* Problem to work on: Give an exact copy of every entry.

---

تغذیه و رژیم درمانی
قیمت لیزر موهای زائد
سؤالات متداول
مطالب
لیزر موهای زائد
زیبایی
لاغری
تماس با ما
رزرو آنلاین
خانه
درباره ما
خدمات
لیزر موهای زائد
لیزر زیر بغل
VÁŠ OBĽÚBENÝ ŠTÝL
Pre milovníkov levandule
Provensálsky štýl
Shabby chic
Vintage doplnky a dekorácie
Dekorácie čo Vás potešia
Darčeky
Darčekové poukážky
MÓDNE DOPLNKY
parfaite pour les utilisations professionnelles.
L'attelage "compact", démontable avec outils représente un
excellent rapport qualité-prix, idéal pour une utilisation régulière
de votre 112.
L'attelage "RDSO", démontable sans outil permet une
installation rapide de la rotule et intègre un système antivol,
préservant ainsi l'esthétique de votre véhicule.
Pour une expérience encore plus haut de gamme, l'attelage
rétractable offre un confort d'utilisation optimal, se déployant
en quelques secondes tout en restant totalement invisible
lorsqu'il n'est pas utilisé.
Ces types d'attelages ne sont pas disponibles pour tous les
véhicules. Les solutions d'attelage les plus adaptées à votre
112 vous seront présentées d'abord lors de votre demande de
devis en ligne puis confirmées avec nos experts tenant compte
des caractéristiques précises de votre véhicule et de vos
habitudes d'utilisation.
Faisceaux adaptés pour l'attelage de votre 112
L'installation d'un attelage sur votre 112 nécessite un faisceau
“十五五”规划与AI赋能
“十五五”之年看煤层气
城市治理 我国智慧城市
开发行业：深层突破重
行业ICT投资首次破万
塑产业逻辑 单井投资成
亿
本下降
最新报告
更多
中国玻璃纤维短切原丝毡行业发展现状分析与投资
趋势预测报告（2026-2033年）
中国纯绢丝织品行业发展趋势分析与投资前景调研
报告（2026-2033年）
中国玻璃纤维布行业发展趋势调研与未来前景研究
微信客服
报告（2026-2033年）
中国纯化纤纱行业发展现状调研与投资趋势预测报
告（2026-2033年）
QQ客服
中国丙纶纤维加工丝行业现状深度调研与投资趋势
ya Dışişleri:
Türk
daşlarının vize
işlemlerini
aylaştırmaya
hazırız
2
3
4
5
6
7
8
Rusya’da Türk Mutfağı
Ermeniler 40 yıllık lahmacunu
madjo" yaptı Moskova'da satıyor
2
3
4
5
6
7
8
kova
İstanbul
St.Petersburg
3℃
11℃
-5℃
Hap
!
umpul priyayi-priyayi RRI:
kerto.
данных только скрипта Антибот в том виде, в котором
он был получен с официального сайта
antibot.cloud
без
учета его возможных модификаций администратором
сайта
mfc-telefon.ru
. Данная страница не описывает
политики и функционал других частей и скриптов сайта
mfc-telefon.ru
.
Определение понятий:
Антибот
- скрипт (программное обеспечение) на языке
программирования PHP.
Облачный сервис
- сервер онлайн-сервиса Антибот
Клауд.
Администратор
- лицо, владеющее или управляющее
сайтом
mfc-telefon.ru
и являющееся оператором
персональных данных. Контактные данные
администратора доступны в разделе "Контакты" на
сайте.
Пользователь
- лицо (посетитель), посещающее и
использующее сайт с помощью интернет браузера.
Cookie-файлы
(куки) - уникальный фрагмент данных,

---

* Written response:
تغذیه و رژیم درمانی
قیمت لیزر موهای زائد
سؤالات متداول
مطالب
لیزر موهای زائد
زیبایی
لاغری
تماس با ما
رزرو آنلاین
خانه
درباره ما
خدمات
لیزر موهای زائد
لیزر زیر بغل
VÁŠ OBĽÚBENÝ ŠTÝL
Pre milovníkov levandule
Provensálsky štýl
Shabby chic
Vintage doplnky a dekorácie
Dekorácie čo Vás potešia
Darčeky
Darčekové poukážky
MÓDNE DOPLNKY
parfaite pour les utilisations professionnelles.
L'attelage "compact", démontable avec outils représente un
excellent rapport qualité-prix, idéal pour une utilisation régulière
de votre 112.
L'attelage "RDSO", démontable sans outil permet une
installation rapide de la rotule et intègre un système antivol,
préservant ainsi l'esthétique de votre véhicule.
Pour une expérience encore plus haut de gamme, l'attelage
rétractable offre un confort d'utilisation optimal, se déployant
en quelques secondes tout en restant totalement invisible
lorsqu'il n'est pas utilisé.
Ces types d'attelages ne sont pas disponibles pour tous les
véhicules. Les solutions d'attelage les plus adaptées à votre
112 vous seront présentées d'abord lors de votre demande de
devis en ligne puis confirmées avec nos experts tenant compte
des caractéristiques précises de votre véhicule et de vos
habitudes d'utilisation.
Faisceaux adaptés pour l'attelage de votre 112
L'installation d'un attelage sur votre 112 nécessite un faisceau
“十五五”规划与AI赋能
“十五五”之年看煤层气
城市治理 我国智慧城市
开发行业：深层突破重
行业ICT投资首次破万
塑产业逻辑 单井投资成
亿
本下降
最新报告
更多
中国玻璃纤维短切原丝毡行业发展现状分析与投资
趋势预测报告（2026-2033年）
中国纯绢丝织品行业发展趋势分析与投资前景调研
报告（2026-2033年）
中国玻璃纤维布行业发展趋势调研与未来前景研究
微信客服
报告（2026-2033年）
中国纯化纤纱行业发展现状调研与投资趋势预测报
告（2026-2033年）
QQ客服
中国丙纶纤维加工丝行业现状深度调研与投资趋势
ya Dışişleri:
Türk
daşlarının vize
işlemlerini
aylaştırmaya
hazırız
2
3
4
5
6
7
8
Rusya’da Türk Mutfağı
Ermeniler 40 yıllık lahmacunu
madjo" yaptı Moskova'da satıyor
2
3
4
5
6
7
8
kova
İstanbul
St.Petersburg
3℃
11℃
-5℃
Hap
!
umpul priyayi-priyayi RRI:
kerto.
данных только скрипта Антибот в том виде, в котором
он был получен с официального сайта
antibot.cloud
без
учета его возможных модификаций администратором
сайта
mfc-telefon.ru
. Данная страница не описывает
политики и функционал других частей и скриптов сайта
mfc-telefon.ru
.
Определение понятий:
Антибот
- скрипт (программное обеспечение) на языке
программирования PHP.
Облачный сервис
- сервер онлайн-сервиса Антибот
Клауд.
Администратор
- лицо, владеющее или управляющее
сайтом
mfc-telefon.ru
и являющееся оператором
персональных данных. Контактные данные
администратора доступны в разделе "Контакты" на
сайте.
Пользователь
- лицо (посетитель), посещающее и
использующее сайт с помощью интернет браузера.
Cookie-файлы
(куки) - уникальный фрагмент данных,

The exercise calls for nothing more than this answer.